Overview of Collections

Let’s quickly recap about Collections and Tuples in Python. We will primarily talk about collections that comes as part of Python standard library such as list, set, dict and tuple.

  • Group of elements with length and index - list

  • Group of unique elements - set

  • Group of key value pairs - dict

  • While list and set contain group of homogeneous elements, dict and tuple contains group of heterogeneous elements.

  • list or set are analogous to a database table while dict or tuple are analogous to individual record.

  • Typically we create list of tuples or dicts or set of tuples or dicts. Also a dict can be considered as list of pairs.
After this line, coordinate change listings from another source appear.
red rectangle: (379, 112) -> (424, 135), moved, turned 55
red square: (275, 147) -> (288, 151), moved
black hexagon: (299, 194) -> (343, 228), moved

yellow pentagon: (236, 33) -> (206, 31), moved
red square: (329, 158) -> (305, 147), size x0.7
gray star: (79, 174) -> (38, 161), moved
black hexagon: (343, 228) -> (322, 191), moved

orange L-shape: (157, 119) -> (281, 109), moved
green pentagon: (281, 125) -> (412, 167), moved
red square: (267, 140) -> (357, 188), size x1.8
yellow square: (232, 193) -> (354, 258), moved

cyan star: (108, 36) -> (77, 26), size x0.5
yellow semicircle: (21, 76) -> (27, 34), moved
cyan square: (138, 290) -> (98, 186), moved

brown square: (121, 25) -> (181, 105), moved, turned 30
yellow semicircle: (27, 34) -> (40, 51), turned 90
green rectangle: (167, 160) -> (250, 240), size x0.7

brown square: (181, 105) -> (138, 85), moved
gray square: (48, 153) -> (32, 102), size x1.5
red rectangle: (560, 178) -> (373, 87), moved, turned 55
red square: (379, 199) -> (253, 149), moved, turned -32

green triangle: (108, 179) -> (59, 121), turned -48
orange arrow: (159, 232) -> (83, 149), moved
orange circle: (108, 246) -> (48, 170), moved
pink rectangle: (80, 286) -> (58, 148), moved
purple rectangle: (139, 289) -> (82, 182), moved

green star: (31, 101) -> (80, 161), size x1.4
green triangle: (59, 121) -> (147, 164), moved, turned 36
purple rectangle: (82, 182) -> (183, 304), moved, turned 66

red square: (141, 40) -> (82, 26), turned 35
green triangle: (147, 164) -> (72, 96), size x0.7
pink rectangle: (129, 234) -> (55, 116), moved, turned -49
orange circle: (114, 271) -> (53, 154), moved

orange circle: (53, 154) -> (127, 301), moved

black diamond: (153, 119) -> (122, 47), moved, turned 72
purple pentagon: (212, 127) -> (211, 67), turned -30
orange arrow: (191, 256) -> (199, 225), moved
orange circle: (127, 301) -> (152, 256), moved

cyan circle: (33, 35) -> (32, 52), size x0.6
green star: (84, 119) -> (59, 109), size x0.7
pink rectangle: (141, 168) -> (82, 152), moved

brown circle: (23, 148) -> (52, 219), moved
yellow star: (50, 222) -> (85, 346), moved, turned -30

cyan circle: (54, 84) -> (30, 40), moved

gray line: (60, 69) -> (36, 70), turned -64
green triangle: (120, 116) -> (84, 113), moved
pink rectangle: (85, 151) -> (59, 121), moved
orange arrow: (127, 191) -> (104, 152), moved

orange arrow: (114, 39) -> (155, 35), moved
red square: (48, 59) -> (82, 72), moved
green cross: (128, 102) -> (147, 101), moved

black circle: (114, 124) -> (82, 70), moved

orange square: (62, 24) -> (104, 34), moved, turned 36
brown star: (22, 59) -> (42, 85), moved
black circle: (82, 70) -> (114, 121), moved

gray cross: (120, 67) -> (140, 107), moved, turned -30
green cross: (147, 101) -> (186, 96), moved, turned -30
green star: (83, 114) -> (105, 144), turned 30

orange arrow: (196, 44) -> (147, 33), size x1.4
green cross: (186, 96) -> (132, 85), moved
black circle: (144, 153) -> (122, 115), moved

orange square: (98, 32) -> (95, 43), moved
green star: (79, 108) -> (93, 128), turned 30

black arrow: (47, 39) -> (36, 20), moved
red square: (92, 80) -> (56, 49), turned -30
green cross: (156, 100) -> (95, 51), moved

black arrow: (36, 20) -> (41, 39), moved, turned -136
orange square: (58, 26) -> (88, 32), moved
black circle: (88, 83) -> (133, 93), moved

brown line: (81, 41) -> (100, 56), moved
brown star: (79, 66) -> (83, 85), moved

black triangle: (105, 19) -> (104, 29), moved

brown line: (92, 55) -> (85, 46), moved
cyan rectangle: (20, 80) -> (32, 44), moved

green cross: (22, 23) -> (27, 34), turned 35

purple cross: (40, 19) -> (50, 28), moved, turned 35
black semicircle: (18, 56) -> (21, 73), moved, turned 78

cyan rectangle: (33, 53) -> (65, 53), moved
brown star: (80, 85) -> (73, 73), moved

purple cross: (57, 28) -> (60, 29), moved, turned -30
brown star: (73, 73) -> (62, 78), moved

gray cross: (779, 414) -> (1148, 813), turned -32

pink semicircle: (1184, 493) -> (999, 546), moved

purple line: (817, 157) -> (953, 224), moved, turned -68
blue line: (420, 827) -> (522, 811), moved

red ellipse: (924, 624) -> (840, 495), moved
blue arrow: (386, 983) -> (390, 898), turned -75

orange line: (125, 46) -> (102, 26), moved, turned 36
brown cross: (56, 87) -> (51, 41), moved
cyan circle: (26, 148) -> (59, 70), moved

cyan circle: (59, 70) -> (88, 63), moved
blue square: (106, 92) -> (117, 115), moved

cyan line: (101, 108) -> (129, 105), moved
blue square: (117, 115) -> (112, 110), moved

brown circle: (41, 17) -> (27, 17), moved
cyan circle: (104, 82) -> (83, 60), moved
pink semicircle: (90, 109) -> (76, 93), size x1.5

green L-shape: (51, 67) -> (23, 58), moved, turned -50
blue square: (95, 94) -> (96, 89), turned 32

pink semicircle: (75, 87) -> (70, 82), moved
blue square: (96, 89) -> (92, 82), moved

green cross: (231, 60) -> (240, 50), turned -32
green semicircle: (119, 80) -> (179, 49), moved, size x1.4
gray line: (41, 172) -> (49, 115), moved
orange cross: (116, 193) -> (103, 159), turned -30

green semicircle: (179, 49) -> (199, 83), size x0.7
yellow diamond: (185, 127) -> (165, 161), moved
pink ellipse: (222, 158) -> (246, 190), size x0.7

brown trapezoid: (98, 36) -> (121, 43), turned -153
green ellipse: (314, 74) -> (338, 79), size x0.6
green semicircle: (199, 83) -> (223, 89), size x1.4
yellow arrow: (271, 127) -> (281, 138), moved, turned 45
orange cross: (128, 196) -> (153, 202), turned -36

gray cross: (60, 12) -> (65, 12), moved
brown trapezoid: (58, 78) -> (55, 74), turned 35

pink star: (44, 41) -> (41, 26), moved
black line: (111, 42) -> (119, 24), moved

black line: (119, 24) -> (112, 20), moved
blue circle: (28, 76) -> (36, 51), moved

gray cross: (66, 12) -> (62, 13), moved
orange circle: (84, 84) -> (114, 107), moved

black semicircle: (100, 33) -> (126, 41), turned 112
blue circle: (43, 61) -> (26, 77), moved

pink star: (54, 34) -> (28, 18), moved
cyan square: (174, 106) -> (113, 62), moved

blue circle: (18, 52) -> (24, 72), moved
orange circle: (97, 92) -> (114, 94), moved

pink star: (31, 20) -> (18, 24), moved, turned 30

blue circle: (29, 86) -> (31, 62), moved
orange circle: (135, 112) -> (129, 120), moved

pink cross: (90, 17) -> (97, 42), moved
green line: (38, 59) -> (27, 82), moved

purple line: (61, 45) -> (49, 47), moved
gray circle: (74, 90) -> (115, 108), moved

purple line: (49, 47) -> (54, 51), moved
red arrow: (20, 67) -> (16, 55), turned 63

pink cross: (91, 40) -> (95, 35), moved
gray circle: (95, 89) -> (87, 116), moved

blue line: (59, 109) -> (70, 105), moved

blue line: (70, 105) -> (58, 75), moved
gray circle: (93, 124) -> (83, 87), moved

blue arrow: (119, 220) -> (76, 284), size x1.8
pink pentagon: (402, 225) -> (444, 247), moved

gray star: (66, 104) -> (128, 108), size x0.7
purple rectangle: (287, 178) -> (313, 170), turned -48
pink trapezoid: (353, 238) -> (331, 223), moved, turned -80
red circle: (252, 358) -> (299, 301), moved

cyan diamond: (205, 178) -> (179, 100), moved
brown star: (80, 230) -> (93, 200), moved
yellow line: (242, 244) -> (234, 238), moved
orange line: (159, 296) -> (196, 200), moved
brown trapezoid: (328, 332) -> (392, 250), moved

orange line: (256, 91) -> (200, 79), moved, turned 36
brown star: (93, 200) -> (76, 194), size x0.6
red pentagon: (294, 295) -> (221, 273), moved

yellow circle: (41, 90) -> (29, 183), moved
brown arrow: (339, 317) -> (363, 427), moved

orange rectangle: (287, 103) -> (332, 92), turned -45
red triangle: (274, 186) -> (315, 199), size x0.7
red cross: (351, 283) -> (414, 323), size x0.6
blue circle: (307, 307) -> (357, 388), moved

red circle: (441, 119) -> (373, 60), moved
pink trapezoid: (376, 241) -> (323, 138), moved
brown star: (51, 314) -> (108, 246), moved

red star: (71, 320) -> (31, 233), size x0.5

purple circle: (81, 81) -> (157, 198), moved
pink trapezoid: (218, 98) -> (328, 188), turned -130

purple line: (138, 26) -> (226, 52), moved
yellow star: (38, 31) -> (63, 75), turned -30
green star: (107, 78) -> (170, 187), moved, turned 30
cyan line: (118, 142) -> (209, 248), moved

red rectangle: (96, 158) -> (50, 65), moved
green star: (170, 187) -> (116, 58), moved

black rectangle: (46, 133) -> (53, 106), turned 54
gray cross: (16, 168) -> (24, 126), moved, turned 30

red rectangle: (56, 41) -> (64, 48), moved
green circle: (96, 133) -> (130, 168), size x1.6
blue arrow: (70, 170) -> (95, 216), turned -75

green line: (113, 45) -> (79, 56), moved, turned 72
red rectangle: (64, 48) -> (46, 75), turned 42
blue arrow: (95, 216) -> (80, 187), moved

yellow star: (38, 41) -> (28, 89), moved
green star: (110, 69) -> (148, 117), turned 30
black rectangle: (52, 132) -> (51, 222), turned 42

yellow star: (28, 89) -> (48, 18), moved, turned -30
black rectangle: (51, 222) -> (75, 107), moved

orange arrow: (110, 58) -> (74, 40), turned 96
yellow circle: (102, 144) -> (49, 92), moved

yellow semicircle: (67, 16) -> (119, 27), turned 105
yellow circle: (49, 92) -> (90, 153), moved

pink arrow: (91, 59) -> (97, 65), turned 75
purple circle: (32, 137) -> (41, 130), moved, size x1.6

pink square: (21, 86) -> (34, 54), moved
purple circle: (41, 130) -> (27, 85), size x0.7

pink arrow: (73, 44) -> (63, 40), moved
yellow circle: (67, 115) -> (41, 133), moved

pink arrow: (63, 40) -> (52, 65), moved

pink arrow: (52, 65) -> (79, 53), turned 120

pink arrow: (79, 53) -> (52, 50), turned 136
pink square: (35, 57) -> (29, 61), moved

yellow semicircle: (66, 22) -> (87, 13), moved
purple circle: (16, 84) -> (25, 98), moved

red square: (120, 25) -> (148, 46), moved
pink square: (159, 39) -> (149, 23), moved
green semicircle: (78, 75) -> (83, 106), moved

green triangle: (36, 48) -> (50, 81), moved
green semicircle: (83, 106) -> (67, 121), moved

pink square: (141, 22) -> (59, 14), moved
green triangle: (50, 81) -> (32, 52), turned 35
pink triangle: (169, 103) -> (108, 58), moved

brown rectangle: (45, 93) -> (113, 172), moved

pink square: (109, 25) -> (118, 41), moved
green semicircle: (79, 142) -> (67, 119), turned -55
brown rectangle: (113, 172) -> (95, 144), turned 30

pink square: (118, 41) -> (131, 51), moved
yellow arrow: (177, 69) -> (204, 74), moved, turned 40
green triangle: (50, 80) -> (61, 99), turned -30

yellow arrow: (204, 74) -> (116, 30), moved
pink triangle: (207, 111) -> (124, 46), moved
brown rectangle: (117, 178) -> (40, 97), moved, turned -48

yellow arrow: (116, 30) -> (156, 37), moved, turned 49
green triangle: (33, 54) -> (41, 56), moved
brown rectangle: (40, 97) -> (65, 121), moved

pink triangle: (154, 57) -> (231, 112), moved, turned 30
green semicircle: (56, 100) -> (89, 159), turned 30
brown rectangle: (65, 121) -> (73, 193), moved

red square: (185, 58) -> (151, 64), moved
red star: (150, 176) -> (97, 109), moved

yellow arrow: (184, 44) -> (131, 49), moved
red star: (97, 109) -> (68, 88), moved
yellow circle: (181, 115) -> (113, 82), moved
A pair is nothing but a tuple with 2 elements.

  • list and dict are quite extensively used compared to set and tuple.

  • We typically use Map Reduce APIs to process the data in collections. There are also some pre-defined functions such as len, sum, min, max etc for aggregating data in collections.

Tasks

Let us perform few tasks to quickly recap details about Collections and Tuples in Python. We will also quickly recap about Map Reduce APIs.

  • Create a collection of orders by reading data from a file.

%%sh

ls -ltr /data/retail_db/orders/part-00000
orders_path = "/data/retail_db/orders/part-00000"
orders = open(orders_path). \
    read(). \
    splitlines()
  • Get all unique order statuses. Make sure data is sorted in alphabetical order.

sorted(set(map(lambda o: o.split(",")[3], orders)))
  • Get count of all unique dates.

len(list(map(lambda o: o.split(",")[1], orders)))
  • Sort the data in orders in ascending order by order_customer_id and then order_date.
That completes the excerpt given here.